Spinoza: "Hatred is increased by being reciprocated, and can on the other hand be destroyed by love. ... He who conceives ... that the object of hate loves him [will] banish the hatred from his mind. ... Therefore he who lives under the guidance of reason will endeavor to repay hatred with love, that is, with kindness."
Spinoza: "All ... causes of hatred depend solely on differences [in the affectations of men]. ... [Where there is] agreement between men's natures [there is no hatred]."
Spinoza: "He who rightly realizes, that all things follow from the necessity of the divine nature, and come to pass in accordance with the eternal laws and rules of nature, will not find anything worthy of hatred, derision, or contempt, nor will he bestow pity on anything, but to the utmost extent of human virtue he will endeavor to do well, as the saying is, and to rejoice."
Spinoza: "He, who is easily touched with compassion, and is moved by another's sorrow or tears, often does something which he afterwards regrets; partly because we can never be sure that an action caused by emotion is good, partly because we are easily deceived by false tears. I am in this place expressly speaking of a man living under the guidance of reason. He who is moved to help others neither by reason nor by compassion, is rightly styled inhuman, for he seems unlike a man."
Spinoza: "The good, which a man desires for himself and loves, he will love more constantly, if he sees that others love it also. [Therefore] he will endeavor ... to bring about that all should rejoice therein."
Spinoza: "Men are moved by opinion more readily than by true reason. ... The true knowledge of good and evil stirs up conflicts in the soul, and often yields to every kind of passion."
Spinoza: "Men who are governed by reason - that is, who seek what is useful to them in accordance with reason - desire for themselves nothing, which they do not also desire for the rest of mankind, and, consequently, are just, faithful, and honourable in their conduct."
Spinoza: "It follows ... from the very nature of reason, that man’s highest good is common to all, inasmuch as it is deduced from the very essence of man, in so far as defined by reason; and that a man could neither be, nor be conceived without the power of taking pleasure in this highest good. For it belongs to the essence of the human mind, to have an adequate knowledge of the eternal and infinite essence of God."

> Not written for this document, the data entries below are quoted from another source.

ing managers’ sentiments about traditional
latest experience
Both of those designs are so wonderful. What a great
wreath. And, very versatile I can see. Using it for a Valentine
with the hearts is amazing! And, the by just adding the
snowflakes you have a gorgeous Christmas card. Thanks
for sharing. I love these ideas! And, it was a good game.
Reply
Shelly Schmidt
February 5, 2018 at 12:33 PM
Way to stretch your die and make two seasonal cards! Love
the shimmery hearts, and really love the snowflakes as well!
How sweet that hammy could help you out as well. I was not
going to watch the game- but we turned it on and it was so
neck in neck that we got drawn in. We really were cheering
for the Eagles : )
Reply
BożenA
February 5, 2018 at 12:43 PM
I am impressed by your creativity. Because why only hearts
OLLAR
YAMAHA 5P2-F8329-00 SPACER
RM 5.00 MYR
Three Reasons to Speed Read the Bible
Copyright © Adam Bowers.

Spinoza: "There can be no hope without fear, and no fear without hope. ... [The same applies to] love and hatred."
Spinoza: "Everyone endeavors ... to cause others to love what he himself loves, and to hate what he himself hates: as the poet says: 'As lovers let us share every hope and every fear: ironhearted were he who should love what the other leaves.'"

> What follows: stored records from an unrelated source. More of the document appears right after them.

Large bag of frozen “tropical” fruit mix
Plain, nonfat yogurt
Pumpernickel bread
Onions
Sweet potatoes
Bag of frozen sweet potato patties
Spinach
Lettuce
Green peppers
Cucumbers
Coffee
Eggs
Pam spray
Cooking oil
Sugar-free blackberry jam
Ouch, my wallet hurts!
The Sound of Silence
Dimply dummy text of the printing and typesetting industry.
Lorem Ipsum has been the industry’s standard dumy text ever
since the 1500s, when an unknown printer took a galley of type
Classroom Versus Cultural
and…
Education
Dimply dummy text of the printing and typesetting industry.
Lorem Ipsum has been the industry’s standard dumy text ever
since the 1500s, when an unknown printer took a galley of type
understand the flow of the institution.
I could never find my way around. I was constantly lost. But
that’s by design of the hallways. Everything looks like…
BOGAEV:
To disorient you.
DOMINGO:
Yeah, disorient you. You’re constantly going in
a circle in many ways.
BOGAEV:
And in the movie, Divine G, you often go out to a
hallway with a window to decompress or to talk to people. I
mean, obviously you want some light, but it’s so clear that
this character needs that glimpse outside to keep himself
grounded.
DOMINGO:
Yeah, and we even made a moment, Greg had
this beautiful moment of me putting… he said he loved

Henry Oldenburg [to Spinoza:] "Solid learning, conjoined with courtesy and refinement of manners (wherewith both nature and art have most amply endowed you), carries with it such charms as to command the love of every honourable and liberally-educated man."
Kelley L. Ross: "[Jefferson and Spinoza] honored the same rationalized, secularized, and impersonal Deity."
Nietzsche: "I am utterly amazed, utterly enchanted! I have a precursor, and what a precursor! I hardly knew Spinoza."
Friedrich Nietzsche: "[Spinoza had] personal timidity and vulnerability."